Y ha sido una historia de amor entre el juego y la prensa de videojuegos durante meses. El juego de lucha que iba a revolucionarlo todo, el desarrollo que más páginas de videojuegos ha llenado en los últimos meses, la revolución cel shading, la fusión del universo de Akira Toriyama con los maestros desarrolladores de juegos apenas jugados como Guilty Gear o BlazBlue… Pero sí, vale de cinismo, Dragon Ball FighterZ es un juegazo que cumple lo que promete. Y eso hoy en día es muy raro.

¡Ya era hora de un juego de Dragon Ball en el que Yamcha pueda apalizar a todos los arios del espacio!

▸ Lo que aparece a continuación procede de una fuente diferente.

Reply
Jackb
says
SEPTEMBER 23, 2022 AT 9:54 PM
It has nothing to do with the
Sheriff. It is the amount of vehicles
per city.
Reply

Porque lo normal sería que, una vez ya llevamos ni sé el rato jugando y estamos ya acostumbrados a esas animaciones “mejores que las del anime”, nos acabáramos cansando del juego, pero no es así. Si habéis leído el millón de artículos que se ha publicado sobre el tema, os habrán dicho hasta la saciedad que el juego es “fácil de aprender, difícil de dominar”, pero eso no quiere decir que puedas entrar al online con relativa tranquilidad, porque como siempre pasa con todos los juegos de lucha, la curva de aprendizaje se hace muy cuesta arriba si no tienes amigos con los que aprender a jugar. Y aun así hay que reconocer que, aunque no tiene tantos tutoriales como los últimos Guilty Gear -toda una virguería, sólo superados por los de Killer Instinct- Dragon Ball FighterZ va bastante bien servido, y hasta los integra dentro del modo historia del juego para que podamos ir aprendiendo a conciencia ciertos fundamentos del juego como teleportarnos detrás del rival, lanzar bolas de energía cada vez más gordas y todas esas cosas que tanto le gusta hacer a los fans de Dragon Ball Z.

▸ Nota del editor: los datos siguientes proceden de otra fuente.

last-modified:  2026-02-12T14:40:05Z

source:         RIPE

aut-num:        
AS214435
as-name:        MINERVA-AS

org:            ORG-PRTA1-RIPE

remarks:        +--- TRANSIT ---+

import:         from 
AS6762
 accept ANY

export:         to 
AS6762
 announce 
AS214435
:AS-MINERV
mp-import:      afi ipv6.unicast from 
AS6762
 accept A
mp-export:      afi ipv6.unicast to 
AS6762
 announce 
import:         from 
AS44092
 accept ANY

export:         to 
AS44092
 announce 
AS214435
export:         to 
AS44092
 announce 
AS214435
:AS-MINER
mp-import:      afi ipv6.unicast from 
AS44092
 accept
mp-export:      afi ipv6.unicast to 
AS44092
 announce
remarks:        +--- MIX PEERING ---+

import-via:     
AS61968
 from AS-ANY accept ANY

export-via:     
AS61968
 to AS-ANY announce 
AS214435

Uno de los puntos negros del juego es el lobby, una pijada decorativa que recuerda a los interfaces en 3D de los 90. Afortunadamente, el juego tiene un menú normal y podrás ir directamente a hacer la actividad que te apetezca sin darte paseos.

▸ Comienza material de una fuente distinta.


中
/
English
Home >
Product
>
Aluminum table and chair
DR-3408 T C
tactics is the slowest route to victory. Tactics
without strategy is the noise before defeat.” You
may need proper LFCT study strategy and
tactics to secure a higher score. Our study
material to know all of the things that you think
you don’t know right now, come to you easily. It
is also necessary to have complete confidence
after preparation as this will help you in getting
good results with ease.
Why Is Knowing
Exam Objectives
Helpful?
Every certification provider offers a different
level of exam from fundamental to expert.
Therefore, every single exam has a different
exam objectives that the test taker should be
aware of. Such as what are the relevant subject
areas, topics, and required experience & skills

Y hablando del modo historia -y dejando de lado los distintos modos online y el modo arcade, que también están presentes- tenemos probablemente uno de los mejores del género, porque en vez de hacernos el típico carrusel de personajes en el que te obligan durante seis horas a ir saltando de personaje en personaje en un nivel de dificultad ridículo -porque no te pueden complicar la situación mucho, que al fin y al cabo no sabes manejar un personaje que no has usado en tu vida- en este juego vas reclutando personajes de la serie uno a uno y te dejan usar a los que prefieras, con lo que te puedes pasar la campaña casi entera con el personaje que te de la gana (o más bien los tres, que aquí son combates 3VS3) y que hayas podido reclutar, convirtiendo la campaña en un pequeño juego de gestión de recursos al ir subiendo de nivel unos personajes u otros según te convenga. Sobre la historia del juego en sí no podemos decir que sea ninguna maravilla, a la altura de Dragon Ball Z/Super y por encima del aborto de mona de GT y la mayoría de OVAs, pero hay que reconocerle a ARC System Works que han sido hábiles y han introducido pequeños eventos cuando combinamos ciertos personajes para cada combate, con lo que llegamos a tener ciertos diálogos entre personajes que se agradecen mucho, sobre todo porque se llegan a aclarar preguntas que siempre nos hemos hecho sobre el manga.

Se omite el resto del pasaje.